§ **Data for this task**
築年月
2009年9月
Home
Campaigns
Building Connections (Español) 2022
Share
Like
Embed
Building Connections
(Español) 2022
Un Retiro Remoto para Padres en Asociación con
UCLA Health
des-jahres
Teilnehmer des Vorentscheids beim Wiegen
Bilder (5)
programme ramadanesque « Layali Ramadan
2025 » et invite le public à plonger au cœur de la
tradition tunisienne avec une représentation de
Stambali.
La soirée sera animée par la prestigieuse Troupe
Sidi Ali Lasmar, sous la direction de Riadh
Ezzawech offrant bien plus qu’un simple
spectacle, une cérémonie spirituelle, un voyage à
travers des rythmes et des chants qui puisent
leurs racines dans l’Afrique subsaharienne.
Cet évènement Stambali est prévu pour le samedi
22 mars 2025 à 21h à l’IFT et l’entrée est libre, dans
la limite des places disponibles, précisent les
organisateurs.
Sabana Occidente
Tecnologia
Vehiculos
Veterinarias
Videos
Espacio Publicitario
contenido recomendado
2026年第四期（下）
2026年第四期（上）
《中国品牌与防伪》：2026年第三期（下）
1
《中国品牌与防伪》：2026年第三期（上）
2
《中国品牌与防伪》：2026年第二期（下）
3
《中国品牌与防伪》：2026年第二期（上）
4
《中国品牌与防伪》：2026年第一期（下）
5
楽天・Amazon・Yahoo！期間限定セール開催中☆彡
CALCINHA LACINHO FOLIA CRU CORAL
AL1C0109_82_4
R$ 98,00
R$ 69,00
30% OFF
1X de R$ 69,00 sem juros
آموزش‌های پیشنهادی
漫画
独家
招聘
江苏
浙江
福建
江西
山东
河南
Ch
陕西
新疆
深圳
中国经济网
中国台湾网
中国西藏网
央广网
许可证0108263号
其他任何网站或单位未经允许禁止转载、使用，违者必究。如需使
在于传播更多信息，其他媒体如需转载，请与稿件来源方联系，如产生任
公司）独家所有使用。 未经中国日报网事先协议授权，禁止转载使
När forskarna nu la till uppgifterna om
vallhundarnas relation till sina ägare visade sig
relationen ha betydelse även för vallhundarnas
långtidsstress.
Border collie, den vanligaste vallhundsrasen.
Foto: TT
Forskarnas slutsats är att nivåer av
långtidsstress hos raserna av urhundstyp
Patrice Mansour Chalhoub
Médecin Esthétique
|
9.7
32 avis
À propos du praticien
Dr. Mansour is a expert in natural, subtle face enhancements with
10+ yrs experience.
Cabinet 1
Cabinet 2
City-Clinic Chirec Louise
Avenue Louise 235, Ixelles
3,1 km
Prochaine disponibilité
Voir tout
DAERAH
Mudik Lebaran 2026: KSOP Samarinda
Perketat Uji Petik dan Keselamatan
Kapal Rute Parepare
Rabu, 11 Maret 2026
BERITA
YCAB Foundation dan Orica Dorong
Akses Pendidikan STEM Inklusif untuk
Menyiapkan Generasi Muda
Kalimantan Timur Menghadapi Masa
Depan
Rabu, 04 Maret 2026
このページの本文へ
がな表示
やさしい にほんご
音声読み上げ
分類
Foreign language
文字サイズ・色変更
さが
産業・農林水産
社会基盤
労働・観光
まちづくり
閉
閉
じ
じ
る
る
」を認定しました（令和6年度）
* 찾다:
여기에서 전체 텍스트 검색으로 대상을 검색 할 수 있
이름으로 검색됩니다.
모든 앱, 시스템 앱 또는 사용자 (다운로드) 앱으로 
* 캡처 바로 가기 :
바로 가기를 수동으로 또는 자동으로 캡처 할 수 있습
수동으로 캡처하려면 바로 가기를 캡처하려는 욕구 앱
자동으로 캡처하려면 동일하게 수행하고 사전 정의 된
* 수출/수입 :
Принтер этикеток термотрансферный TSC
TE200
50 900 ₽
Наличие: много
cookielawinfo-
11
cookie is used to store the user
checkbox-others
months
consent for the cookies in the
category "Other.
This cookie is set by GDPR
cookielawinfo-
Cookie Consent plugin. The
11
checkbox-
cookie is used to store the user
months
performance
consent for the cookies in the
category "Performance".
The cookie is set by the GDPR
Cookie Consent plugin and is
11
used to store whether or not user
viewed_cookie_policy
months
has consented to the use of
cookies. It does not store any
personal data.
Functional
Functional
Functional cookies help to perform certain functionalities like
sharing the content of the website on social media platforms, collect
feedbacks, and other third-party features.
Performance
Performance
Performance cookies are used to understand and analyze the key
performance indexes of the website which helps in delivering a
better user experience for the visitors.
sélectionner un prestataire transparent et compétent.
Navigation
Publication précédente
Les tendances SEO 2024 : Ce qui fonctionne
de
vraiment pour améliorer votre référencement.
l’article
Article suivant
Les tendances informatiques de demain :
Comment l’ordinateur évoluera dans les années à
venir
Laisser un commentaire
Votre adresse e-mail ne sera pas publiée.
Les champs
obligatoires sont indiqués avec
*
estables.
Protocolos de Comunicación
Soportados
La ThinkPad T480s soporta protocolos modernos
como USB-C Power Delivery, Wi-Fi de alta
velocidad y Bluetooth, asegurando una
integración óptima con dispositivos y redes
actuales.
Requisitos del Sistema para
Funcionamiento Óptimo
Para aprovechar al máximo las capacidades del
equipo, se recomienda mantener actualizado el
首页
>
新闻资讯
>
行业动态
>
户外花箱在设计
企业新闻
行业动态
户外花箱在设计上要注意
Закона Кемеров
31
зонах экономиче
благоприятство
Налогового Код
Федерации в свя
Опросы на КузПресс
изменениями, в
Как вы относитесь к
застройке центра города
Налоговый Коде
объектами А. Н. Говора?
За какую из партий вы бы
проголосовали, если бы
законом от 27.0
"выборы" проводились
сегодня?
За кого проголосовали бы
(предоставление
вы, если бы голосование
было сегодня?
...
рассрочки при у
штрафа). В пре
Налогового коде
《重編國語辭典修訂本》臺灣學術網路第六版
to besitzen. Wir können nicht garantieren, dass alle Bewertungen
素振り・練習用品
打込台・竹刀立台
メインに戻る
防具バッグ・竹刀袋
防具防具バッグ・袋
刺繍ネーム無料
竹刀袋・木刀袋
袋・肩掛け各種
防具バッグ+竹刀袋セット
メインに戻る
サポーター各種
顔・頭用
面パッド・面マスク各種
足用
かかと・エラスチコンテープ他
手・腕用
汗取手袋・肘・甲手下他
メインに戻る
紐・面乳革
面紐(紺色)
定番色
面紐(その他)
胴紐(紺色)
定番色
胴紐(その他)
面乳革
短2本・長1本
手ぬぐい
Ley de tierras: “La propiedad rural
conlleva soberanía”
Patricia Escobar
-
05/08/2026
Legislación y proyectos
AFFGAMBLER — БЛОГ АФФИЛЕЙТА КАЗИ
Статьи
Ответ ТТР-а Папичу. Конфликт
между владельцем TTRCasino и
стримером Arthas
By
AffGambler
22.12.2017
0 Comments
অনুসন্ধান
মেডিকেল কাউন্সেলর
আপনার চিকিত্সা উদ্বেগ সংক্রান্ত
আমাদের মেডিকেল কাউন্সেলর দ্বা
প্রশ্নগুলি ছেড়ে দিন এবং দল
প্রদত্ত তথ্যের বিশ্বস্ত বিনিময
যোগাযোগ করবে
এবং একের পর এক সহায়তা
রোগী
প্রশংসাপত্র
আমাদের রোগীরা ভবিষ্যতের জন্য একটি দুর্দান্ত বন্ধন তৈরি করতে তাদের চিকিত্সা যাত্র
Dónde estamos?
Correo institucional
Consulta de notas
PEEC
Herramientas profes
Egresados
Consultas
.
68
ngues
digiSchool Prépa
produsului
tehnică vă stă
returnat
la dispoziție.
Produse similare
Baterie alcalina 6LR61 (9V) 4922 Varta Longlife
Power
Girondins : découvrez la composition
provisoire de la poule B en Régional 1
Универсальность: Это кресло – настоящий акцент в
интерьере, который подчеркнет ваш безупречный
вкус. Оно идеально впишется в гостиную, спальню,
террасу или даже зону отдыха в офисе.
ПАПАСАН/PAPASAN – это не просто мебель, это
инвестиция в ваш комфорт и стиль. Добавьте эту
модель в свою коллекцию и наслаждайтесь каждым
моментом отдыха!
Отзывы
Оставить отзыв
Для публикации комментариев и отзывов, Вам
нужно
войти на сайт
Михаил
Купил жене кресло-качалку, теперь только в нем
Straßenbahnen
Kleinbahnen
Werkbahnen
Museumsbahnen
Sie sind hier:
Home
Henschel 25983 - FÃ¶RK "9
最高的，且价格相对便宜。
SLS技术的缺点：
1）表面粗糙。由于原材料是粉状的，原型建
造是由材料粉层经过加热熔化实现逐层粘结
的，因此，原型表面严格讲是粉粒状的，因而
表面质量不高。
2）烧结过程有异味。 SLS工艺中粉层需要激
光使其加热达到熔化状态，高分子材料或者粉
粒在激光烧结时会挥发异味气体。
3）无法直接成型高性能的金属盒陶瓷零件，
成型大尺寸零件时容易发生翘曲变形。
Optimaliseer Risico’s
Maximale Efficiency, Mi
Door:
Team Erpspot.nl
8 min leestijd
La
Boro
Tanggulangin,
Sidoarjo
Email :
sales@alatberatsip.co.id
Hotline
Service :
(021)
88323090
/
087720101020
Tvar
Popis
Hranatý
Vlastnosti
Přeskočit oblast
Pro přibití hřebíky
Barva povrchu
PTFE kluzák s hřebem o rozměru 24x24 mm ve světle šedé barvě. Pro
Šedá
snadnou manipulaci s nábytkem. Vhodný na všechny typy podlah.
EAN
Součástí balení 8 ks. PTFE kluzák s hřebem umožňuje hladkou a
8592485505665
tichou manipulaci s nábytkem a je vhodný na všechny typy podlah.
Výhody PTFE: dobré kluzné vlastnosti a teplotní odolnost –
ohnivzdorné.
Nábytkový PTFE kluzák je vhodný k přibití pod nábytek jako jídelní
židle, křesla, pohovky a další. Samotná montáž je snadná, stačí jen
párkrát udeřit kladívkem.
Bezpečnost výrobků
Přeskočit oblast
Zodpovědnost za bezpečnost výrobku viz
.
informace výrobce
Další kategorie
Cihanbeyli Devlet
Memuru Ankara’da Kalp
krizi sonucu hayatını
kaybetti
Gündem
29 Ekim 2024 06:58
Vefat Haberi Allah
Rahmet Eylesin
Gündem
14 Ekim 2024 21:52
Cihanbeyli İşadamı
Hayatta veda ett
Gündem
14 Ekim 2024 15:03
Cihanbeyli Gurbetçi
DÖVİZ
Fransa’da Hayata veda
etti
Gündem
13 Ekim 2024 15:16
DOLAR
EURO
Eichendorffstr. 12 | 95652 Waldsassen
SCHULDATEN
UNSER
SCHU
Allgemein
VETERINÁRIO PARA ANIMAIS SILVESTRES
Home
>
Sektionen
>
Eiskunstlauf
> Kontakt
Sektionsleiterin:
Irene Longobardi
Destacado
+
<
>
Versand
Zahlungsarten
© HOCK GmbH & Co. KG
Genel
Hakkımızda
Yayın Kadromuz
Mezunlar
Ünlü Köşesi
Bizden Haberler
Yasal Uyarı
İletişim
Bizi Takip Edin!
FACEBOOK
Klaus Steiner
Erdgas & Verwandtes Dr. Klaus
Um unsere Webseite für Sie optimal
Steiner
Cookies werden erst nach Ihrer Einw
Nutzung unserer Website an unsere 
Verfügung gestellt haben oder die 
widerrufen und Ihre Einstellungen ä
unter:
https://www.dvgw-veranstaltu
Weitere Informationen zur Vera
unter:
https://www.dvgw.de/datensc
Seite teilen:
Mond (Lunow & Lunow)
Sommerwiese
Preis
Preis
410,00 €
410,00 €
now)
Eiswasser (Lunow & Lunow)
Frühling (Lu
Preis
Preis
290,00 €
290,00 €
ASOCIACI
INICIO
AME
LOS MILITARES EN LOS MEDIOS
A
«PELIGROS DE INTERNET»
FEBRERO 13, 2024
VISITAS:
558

§ **What you need to do**
Using the records above, gather all lines where the string "vallhundarnas" is present.

§ **Answer section**
vallhundarnas relation till sina ägare visade sig
relationen ha betydelse även för vallhundarnas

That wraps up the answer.